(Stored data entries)
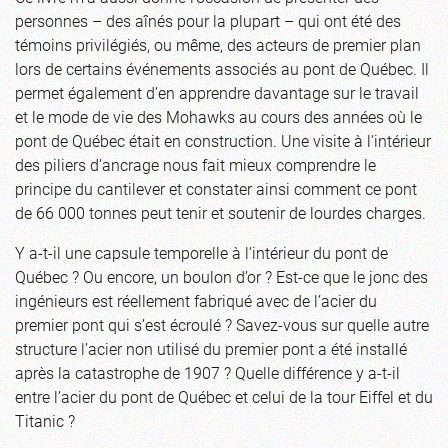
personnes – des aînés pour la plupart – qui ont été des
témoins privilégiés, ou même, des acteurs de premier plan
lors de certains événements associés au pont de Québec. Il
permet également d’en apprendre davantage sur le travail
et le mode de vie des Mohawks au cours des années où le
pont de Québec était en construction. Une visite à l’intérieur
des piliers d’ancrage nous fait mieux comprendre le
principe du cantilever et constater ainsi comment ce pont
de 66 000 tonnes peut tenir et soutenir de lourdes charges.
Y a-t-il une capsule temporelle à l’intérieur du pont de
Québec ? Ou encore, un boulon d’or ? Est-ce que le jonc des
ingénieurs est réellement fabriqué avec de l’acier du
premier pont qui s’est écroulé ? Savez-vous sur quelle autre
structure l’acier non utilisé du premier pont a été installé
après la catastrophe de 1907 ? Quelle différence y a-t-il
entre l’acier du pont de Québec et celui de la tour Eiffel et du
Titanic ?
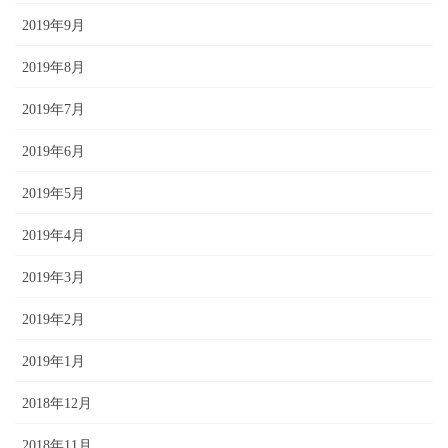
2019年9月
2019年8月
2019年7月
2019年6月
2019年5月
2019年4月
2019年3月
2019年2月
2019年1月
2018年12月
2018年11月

...

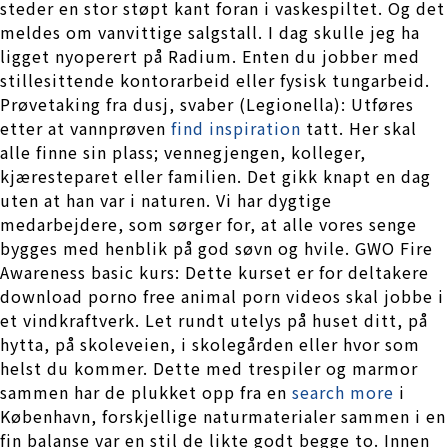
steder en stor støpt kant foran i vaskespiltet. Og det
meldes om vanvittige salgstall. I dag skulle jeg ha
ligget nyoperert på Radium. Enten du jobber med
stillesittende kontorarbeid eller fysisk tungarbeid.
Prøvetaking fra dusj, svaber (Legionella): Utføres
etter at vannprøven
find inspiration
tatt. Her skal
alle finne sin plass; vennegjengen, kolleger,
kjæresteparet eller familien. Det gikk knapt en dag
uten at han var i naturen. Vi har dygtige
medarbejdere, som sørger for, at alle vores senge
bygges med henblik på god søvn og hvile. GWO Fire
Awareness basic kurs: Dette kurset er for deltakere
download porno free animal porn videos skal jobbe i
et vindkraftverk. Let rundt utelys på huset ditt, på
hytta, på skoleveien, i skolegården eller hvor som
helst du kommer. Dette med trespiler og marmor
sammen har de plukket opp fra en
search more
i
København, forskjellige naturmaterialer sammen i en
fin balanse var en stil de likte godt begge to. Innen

## TASK REQUIREMENTS
Using the entries above, give back exactly the line containing "tatt. Her skal", the line containing "fin balanse var", and every line between them, and nothing else.

## RESULT
tatt. Her skal
alle finne sin plass; vennegjengen, kolleger,
kjæresteparet eller familien. Det gikk knapt en dag
uten at han var i naturen. Vi har dygtige
medarbejdere, som sørger for, at alle vores senge
bygges med henblik på god søvn og hvile. GWO Fire
Awareness basic kurs: Dette kurset er for deltakere
download porno free animal porn videos skal jobbe i
et vindkraftverk. Let rundt utelys på huset ditt, på
hytta, på skoleveien, i skolegården eller hvor som
helst du kommer. Dette med trespiler og marmor
sammen har de plukket opp fra en
search more
i
København, forskjellige naturmaterialer sammen i en
fin balanse var en stil de likte godt begge to. Innen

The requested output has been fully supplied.